> **Brief**:
Give back every entry below, unchanged.

= = = = =

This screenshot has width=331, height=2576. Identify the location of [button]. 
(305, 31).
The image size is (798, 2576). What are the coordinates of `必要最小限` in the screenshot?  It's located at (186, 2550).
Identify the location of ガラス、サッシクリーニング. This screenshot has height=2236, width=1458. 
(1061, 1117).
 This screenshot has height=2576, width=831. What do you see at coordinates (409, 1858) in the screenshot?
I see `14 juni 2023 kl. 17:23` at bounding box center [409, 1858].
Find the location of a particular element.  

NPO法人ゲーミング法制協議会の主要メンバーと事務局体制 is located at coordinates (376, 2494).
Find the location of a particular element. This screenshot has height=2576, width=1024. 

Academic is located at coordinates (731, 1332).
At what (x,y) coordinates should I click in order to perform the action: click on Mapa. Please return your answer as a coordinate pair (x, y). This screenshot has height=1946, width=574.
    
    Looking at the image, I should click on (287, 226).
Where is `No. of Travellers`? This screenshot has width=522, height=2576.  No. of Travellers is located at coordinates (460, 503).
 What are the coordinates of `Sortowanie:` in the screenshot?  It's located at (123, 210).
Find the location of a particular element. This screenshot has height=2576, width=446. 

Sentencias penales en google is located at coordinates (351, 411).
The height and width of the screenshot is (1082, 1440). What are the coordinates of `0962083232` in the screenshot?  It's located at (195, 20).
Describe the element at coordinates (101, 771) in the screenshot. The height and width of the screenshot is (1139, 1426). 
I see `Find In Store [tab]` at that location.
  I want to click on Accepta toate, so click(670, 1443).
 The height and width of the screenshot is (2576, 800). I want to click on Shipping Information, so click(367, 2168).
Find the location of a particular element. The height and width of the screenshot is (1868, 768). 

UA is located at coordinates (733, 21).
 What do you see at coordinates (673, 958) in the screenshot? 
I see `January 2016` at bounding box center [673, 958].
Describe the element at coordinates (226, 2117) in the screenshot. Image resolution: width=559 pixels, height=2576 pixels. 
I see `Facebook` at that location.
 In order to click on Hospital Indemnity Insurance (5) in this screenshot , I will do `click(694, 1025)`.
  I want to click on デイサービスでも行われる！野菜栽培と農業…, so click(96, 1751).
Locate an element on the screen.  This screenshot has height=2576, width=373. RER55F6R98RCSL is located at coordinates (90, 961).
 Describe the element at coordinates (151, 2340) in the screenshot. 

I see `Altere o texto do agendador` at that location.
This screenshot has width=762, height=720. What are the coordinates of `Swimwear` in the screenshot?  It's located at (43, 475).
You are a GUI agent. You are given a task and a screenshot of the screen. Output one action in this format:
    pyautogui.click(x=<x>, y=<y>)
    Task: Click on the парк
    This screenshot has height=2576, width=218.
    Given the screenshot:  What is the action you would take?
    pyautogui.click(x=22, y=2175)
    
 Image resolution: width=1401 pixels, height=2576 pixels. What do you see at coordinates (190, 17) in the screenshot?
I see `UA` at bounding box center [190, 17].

= = = = =

> **Exercise solution**:
This screenshot has width=331, height=2576. Identify the location of [button]. 
(305, 31).
The image size is (798, 2576). What are the coordinates of `必要最小限` in the screenshot?  It's located at (186, 2550).
Identify the location of ガラス、サッシクリーニング. This screenshot has height=2236, width=1458. 
(1061, 1117).
 This screenshot has height=2576, width=831. What do you see at coordinates (409, 1858) in the screenshot?
I see `14 juni 2023 kl. 17:23` at bounding box center [409, 1858].
Find the location of a particular element.  

NPO法人ゲーミング法制協議会の主要メンバーと事務局体制 is located at coordinates (376, 2494).
Find the location of a particular element. This screenshot has height=2576, width=1024. 

Academic is located at coordinates (731, 1332).
At what (x,y) coordinates should I click in order to perform the action: click on Mapa. Please return your answer as a coordinate pair (x, y). This screenshot has height=1946, width=574.
    
    Looking at the image, I should click on (287, 226).
Where is `No. of Travellers`? This screenshot has width=522, height=2576.  No. of Travellers is located at coordinates (460, 503).
 What are the coordinates of `Sortowanie:` in the screenshot?  It's located at (123, 210).
Find the location of a particular element. This screenshot has height=2576, width=446. 

Sentencias penales en google is located at coordinates (351, 411).
The height and width of the screenshot is (1082, 1440). What are the coordinates of `0962083232` in the screenshot?  It's located at (195, 20).
Describe the element at coordinates (101, 771) in the screenshot. The height and width of the screenshot is (1139, 1426). 
I see `Find In Store [tab]` at that location.
  I want to click on Accepta toate, so click(670, 1443).
 The height and width of the screenshot is (2576, 800). I want to click on Shipping Information, so click(367, 2168).
Find the location of a particular element. The height and width of the screenshot is (1868, 768). 

UA is located at coordinates (733, 21).
 What do you see at coordinates (673, 958) in the screenshot? 
I see `January 2016` at bounding box center [673, 958].
Describe the element at coordinates (226, 2117) in the screenshot. Image resolution: width=559 pixels, height=2576 pixels. 
I see `Facebook` at that location.
 In order to click on Hospital Indemnity Insurance (5) in this screenshot , I will do `click(694, 1025)`.
  I want to click on デイサービスでも行われる！野菜栽培と農業…, so click(96, 1751).
Locate an element on the screen.  This screenshot has height=2576, width=373. RER55F6R98RCSL is located at coordinates (90, 961).
 Describe the element at coordinates (151, 2340) in the screenshot. 

I see `Altere o texto do agendador` at that location.
This screenshot has width=762, height=720. What are the coordinates of `Swimwear` in the screenshot?  It's located at (43, 475).
You are a GUI agent. You are given a task and a screenshot of the screen. Output one action in this format:
    pyautogui.click(x=<x>, y=<y>)
    Task: Click on the парк
    This screenshot has height=2576, width=218.
    Given the screenshot:  What is the action you would take?
    pyautogui.click(x=22, y=2175)
    
 Image resolution: width=1401 pixels, height=2576 pixels. What do you see at coordinates (190, 17) in the screenshot?
I see `UA` at bounding box center [190, 17].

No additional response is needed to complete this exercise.